Park in Milwaukee County, Wisconsin, United States of America

Whitnall Park is the largest park in Milwaukee County, Wisconsin. It is located in Hales Corners, Wisconsin. The park was named for Charles B. Whitnall. Major work in the park was completed during the Great Depression through the Public Works Administration.

==History==
The planning for the park began in 1924. The park was named for Charles B. Whitnall. Whitnall was called the father of the Milwaukee County Park System. The plans for the park called for a golf course, picnic areas and an Arboretum. Many of park's structures, were constructed during the 1930s and much of the park labor was provided by the Civilian Conservation Corps program. Much of the landscaping was completed between 1935 and 1927 by The National Youth Association. The group was active in the park, working on the gardens and picnic areas.

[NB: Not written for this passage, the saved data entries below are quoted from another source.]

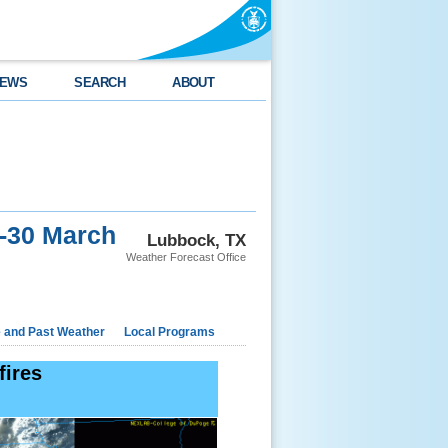
EWS
SEARCH
ABOUT
9-30 March
Lubbock, TX
Weather Forecast Office
e and Past Weather
Local Programs
fires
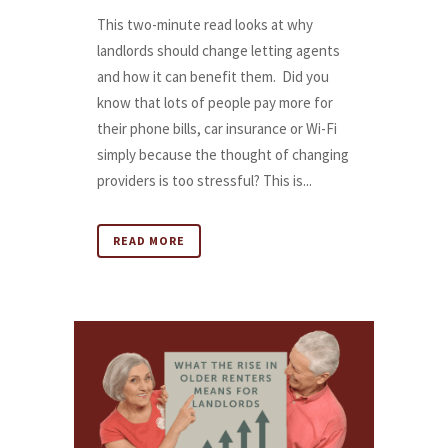
This two-minute read looks at why
landlords should change letting agents
and how it can benefit them. Did you
know that lots of people pay more for
their phone bills, car insurance or Wi-Fi
simply because the thought of changing
providers is too stressful? This is...
READ MORE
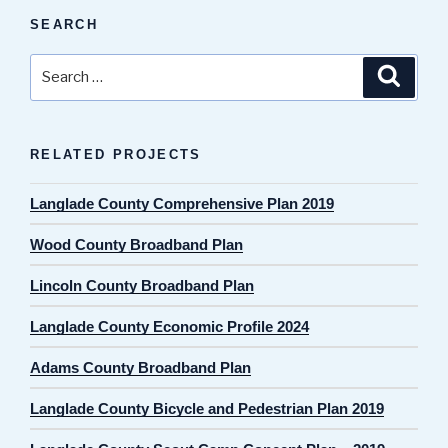
SEARCH
Search
Search
for:
RELATED PROJECTS
Langlade County Comprehensive Plan 2019
Wood County Broadband Plan
Lincoln County Broadband Plan
Langlade County Economic Profile 2024
Adams County Broadband Plan
Langlade County Bicycle and Pedestrian Plan 2019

The park is 640 acre and it was originally called Hales Corners Park. The park covers one square mile, making it Milwaukee County's largest park.

==Park features==
- Boerner Botanical Gardens which were The named for Alfred Boerner: the designer of the original gardens.
- Wehr Nature Center which is a 220 acre section of protected land in Whitnall Park.
- The park contains the state's oldest sugar maples (270 years) and other unique trees.
- A portion of the Oak Leaf Trail Whitnall Loop runs through the park.